There has been a great deal of recent press regarding the gulf between buyers and sellers of private equity interests. The disconnect is usually attributed to some analytic model—the vagaries of FAS 157, a lack of information, uncertain outlooks, etc.
As a buyer of private equity interests, I believe that there is validity to many of the commonly-cited explanations. Nevertheless, focusing on the financial metrics alone imagines a world in which price is the only driving force in markets. It is important to remember that institutions never sell private equity. People within institutions sell private equity. Many of the individuals tasked with managing private equity portfolios have recently suffered through traumatic professional experiences.

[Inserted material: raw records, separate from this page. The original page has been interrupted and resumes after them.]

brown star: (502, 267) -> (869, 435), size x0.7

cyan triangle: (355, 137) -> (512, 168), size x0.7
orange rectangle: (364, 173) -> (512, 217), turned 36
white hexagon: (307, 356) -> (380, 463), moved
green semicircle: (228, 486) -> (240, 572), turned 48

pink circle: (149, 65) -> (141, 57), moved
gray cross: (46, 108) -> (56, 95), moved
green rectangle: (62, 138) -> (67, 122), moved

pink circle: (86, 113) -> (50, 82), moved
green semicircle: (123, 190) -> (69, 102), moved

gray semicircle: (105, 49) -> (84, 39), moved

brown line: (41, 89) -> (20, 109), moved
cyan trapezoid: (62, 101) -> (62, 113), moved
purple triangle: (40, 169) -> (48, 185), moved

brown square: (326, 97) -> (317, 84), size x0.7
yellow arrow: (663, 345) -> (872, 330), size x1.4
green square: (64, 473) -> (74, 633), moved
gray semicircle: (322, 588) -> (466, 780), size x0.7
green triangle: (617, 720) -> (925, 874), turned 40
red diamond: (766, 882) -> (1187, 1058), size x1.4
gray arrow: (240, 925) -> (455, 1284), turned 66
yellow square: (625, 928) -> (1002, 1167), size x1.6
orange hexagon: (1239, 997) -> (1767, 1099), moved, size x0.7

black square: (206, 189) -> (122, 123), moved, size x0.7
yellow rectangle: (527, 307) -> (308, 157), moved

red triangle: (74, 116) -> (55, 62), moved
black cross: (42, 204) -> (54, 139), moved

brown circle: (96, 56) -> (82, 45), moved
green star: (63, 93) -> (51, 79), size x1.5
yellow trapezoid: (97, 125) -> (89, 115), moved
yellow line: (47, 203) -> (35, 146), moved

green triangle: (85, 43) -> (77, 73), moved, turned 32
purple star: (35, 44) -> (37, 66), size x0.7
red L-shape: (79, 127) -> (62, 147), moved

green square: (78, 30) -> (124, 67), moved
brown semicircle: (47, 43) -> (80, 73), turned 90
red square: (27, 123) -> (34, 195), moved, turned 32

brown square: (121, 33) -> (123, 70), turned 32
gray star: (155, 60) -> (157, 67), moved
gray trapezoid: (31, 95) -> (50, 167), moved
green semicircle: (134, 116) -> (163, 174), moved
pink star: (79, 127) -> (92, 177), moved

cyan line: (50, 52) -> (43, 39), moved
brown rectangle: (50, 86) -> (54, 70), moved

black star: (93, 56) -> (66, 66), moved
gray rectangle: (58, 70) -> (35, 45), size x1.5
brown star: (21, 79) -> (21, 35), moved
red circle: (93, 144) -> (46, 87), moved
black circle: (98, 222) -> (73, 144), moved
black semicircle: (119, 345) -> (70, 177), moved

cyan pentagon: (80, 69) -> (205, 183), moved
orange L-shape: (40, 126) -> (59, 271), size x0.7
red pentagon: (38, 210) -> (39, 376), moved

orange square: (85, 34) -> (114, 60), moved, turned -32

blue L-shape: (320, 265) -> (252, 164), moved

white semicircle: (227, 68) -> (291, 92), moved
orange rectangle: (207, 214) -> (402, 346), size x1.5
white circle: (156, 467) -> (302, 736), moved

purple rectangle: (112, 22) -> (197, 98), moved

Buyers of private equity need have patience and understand the personal nature of private equity partnerships.
Today’s sellers of private equity often have often suffered tremendous financial hardship. These are far from paper losses. Universities whose endowments have lost millions are cutting back on construction projects and financial aid. Foundations with similar issues are suspending grants and sometimes shutting down entirely. Losses in some pension plans may jeopardize future retirement and health benefits. The individuals responsible for managing private equity at these institutions have often watched many of their long time friends and colleagues lose their jobs. They are concerned for both their institution’s future and for their personal future.
Financial institutions, most of whom are restructuring to varying degrees, are among the most internally complex sellers. In several recent transactions I’ve been involved with, managers of the private equity portfolios realized that the more assets they sold, the fewer responsibilities they would have and the more likely they were to be downsized. To compound the problem, if they sold the interests at a loss, they risked highlighting a poorly performing investment. As a result, the investors clung to assets which were of little financial or strategic value. In several cases, transactions have collapsed after multiple rounds of bidding.
It is unfair to criticize the private equity managers for acting in their own self interest. It is ultimately the responsibility of the senior management of institutional investors to ensure that private equity managers act in the best interest of the portfolio. These leaders are often under similar pressures. If they allow write-downs, no matter how small, they may need to explain themselves to a board or shareholders or both. In short, there is an overwhelming and intense institutional pressure to do nothing.
The fallacy that today is the worst time to sell private equity has increased this stagnation. Many sellers are highly defensive—they are concerned that they are being preyed upon and perceived as a desperate seller. Only a fool would sell! But today is only the worst time to sell private equity if you expect tomorrow to be better. Indeed, many of the sellers of private equity in the last year were convinced that they were trying to sell at the worst possible point. At the end of 2008, we made offers that sellers rejected as absurdly low. Today those same offers are seen as highly attractive. Given the continuing economic uncertainty it is difficult to call this the bottom with a high degree of confidence.
Is there a way to bridge this gap between buyer and seller expectations? Conventional wisdom suggests that structured transactions can address significant differences in value expectations. Indeed, my firm (VCFA Group) has provided profit sharing structures to sellers as part of the solution. But ultimately the only solution may be time. Institutions will need time to adjust to new realities. Individuals will need time to become more comfortable in their newly defined roles. Until there is some greater institutional stability, there will continue to be a human gulf between buyers and sellers of private equity.